Another operation was the Anglo-Palestine Company bank robbery on Ben-Yehuda Street in Tel Aviv on September 16th, 1940. A number of senior commanders participated in this one. It was planned by Binyamin Zaroni, from the command staff, and the commander of the operation was Yehoshua Zatler, Tel Aviv region chief. Additional participants were Yaakov Eliav, Eliyahu Giladi, Moshe Moldavsky, Avraham Amper, Selig Jacques, Max Goldman, Shmuel Kaplan, and Gavriel Masri. They were all veteran members of the underground.

 

On D-Day, six underground members entered, masked and armed, shot in the air, and shoved into their packs 4,400 Israeli liras. Then they began to retreat. The boys were pursued, but they managed to escape with the money. Later, Yehoshua Zatler was captured in a manhunt, and he was identified as the getaway driver. He was sentenced to fifteen years in prison. Nevertheless, the confiscated funds saved Yair’s organization from insolvency for a significant amount of time.

 

However, the greatest bank robbery was an operation which did not come off. The planned target was the Arab Bank of Jerusalem in the summer of 1941. In this case, the operatives dressed up as British police officers and brought the director of the bank from his home, claiming that they were investigating alleged illegal trading in foreign currency.
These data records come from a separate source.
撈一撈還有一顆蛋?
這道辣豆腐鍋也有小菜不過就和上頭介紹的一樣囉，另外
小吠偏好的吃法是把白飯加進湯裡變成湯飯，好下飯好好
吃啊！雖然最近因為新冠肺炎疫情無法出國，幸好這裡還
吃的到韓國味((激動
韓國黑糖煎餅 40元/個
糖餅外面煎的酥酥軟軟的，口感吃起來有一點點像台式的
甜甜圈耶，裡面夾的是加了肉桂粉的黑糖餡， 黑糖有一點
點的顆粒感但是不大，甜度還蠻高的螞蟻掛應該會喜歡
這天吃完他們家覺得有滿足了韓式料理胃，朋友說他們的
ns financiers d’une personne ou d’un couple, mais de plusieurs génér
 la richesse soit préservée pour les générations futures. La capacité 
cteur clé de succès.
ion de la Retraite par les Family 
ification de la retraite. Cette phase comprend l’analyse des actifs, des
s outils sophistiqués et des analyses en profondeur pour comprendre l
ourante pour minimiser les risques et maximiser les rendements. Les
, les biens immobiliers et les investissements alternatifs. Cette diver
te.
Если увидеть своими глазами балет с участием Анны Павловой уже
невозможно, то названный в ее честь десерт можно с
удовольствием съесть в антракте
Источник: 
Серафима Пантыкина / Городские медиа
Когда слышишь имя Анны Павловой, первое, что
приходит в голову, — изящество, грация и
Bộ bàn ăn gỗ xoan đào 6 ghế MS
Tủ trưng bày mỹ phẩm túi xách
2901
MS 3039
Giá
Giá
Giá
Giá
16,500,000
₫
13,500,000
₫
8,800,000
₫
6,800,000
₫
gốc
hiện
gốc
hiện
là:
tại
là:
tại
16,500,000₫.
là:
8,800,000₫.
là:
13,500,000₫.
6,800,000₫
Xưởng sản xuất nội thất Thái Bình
When ordered to open the vault, he told the “police” that they would need a second key to open the vault — and that key was held by the bank treasurer.

 

In the meanwhile, a local watchman had grown suspicious of these alleged policemen, so he called the station. The real police soon arrived. Gunfire erupted, and the boys managed to escape, save one: Eliyahu Amikam, who would later become the Knesset correspondent for Yedioth Ahronoth. He was arrested, tried and sentenced to five years in prison. That night, the bank’s vault held no less than sixty thousand Israeli liras.

 

During this period after the schism, in which the underground was busy with organizational activities, preparing its members and the public for armed struggle, there were no substantial activities against the British authorities, except for one attack in the immigration offices in Haifa.

 

This department was responsible for carrying out the dictates of the White Paper: namely, preventing Jewish immigration to the Land of Israel and deporting those who made it.

 

The decision to bomb the building was arrived at after the British decided to deport the Jewish refugees who had arrived on the Atlantic. Inside the building, envelopes filled with explosives were placed; their detonation blew up the offices and set many documents ablaze.

 

This operation was well-received by the Yishuv, as every sector of the community was in agreement that the gates of the lands should be flung open to save the Jews of Europe who were fleeing from the Nazis.

 

Once the organizational system had been put in place, the new underground’s next step was to lay the ideological groundwork for a war of liberation against the foreign occupier.